Homily on the ordinariness of God

When I was a boy, many moons ago, we used to transform sunlight into fire in the school playground. All you need is a small piece of paper and a magnifying glass. You focus the light until it is pinpointed on the paper, and soon the spot of light becomes fire and the paper is burnt up. I use this story because I want to talk today about how God transforms the bread and wine at Mass into his special presence. Note that I say “special presence”, because just as the sunlight is already present shining on the little bit of paper and shining everywhere to give us light, so God as Holy Spirit is already present in the bread and wine and in all created things, including and especially anything and everything that has life or is life-giving.

This is something we easily forget.

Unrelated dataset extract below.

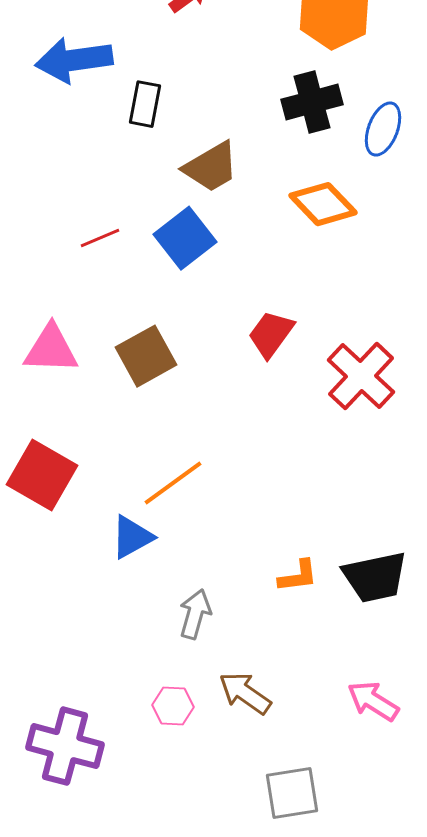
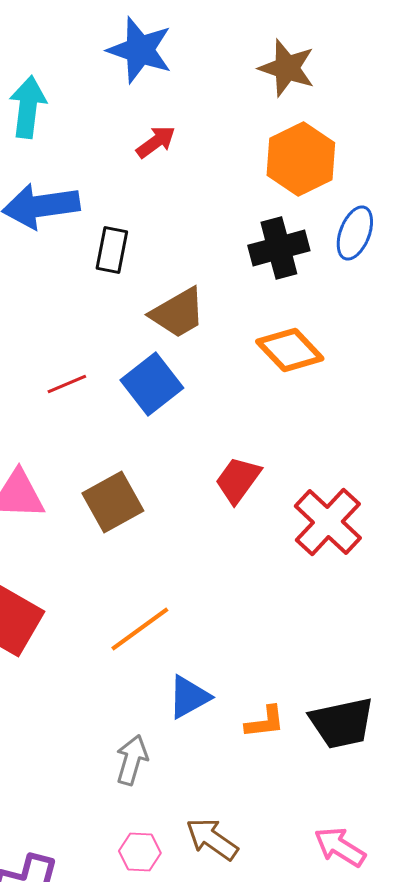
blue ellipse: (383, 129) -> (355, 233), moved
blue triangle: (132, 537) -> (189, 697), moved
gray arrow: (195, 614) -> (132, 760), moved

We tend to want to think of God’s presence as something big and dramatic coming from outside that changes lives, and so it can be ; but we must never neglect his quieter hidden presence in and around us at all times. As St Paul says, when he first preaches in Athens, “In him we live and move and have our being.” (Acts 17:28) Notice in our 1st Reading (1 Kings 19:4-8) that Elijah has to be told not once but twice by God “Get up and eat”. Having experienced God’s dramatic power bringing down fire on a mountain, he has to be shown that God is also present in something as ordinary as food for the journey, and thus the story prefigures (as we say) the way Jesus will give himself to us in the simple sharing of bread and wine.  In the Gospel too (John 6:41-51) the people cannot believe the power that Jesus claims he has as the bread of life. They say “We know his father and mother. How can he now say “I have come down from heaven.”

So the presence of God as Holy Spirit is easily missed, and his special coming is so quiet, that we forget that the moment when the priest prays for the Holy Spirit to come in this way is one of the most important moments at every Mass. Some people think the bell rings just before the priest says the words of Jesus “This is my Body..” to wake us up and make us pay attention to something important that is about to happen! But actually, although indeed it may serve the purpose of waking you up, it rings because something important is actually happening! The Priest is praying that God’s Holy Spirit will work in this transforming way NOW; and if you can see the priest at this point, you will see him holding his hands out over the bread and wine as he says “Therefore, O Lord, by the same Spirit… graciously make holy these gifts… that they may become the Body and Blood of your Son our Lord Jesus Christ.” He is, as it were, holding the magnifying glass for us, so that the power, already quietly present, can be focussed more precisely for this equally quiet transformation to take place.

It’s worth remembering at this point, that this is a power given to the Church as a whole, not just to an individual called a priest or a bishop. I do not celebrate Mass by myself. As a priest, I am linked to my Bishop and through him to all my fellow priests, and to the Pope and to the whole Church of which you are all a part. So when I, as a priest, hold my hands out over the bread and wine, it is not just me but the whole Church that prays in this special way. For it is the whole Church that has been promised the gifts of the Holy Spirit, even if different people within the Church are called to a specific use of these gifts, as the priest is.

But the power of the Holy Spirit, God’s grace as we sometimes call it, does not just transform the bread and wine, it also transforms us. This is something I know that you all know, because when asked why you come to Mass many of you will say that you are like a car running out of fuel, or to use a more modern example like a phone that needs re-charging.  We all know how easily we let things slide, how easily we become obsessed with the next thing we want to do, rather than what God wants us to do. But again, just as we do not notice the Holy Spirit transforming the bread and wine, so we do not notice when we come to Mass that the Holy Spirit is radiating out from the Blessed Sacrament to transform us.

St Paul points this out in the 2nd Reading today. (Eph 4:30 – 5:2) He points out that the Holy Spirit has already marked us with his seal, and because we don’t notice that this has happened we go on with our silly ways. Clearly the Christians in Ephesus way back then were just like us, and so he has to tell them. “Never bear grudges against others, or lose your temper, or raise your voice…or call each other names, or allow any sort of spitefulness.”  Yes, the Holy Spirit comes to us in a special way at Mass, through God’s presence in the Blessed Sacrament, and through his presence in and amongst us gathered in prayer; but we have to realise this or it will make very little difference to our lives.

That’s why, sad as it may be, there are some people who will go to Mass every Sunday, and yet never allow God into any other part of their lives. Whenever we’re like that, we make God sad, we “grieve the Holy Spirit”, (Eph 4:30) or to use more violent language, we hammer nails into Christ crucified for us on the cross. That’s why, like Elijah we need to hear God speaking again and again, not just when we feel like coming to Mass, but again and again every Sunday. Because otherwise, we ever so slowly begin to slip away into nothingness. That is why we cannot just let the Mass happen in front of us and around us, as if it were a bit of religious entertainment. We have to PRAY the Mass, to allow what is happening to penetrate into our thick skulls and hard hearts, so that the Holy Spirit may truly be able to do his transforming work within us.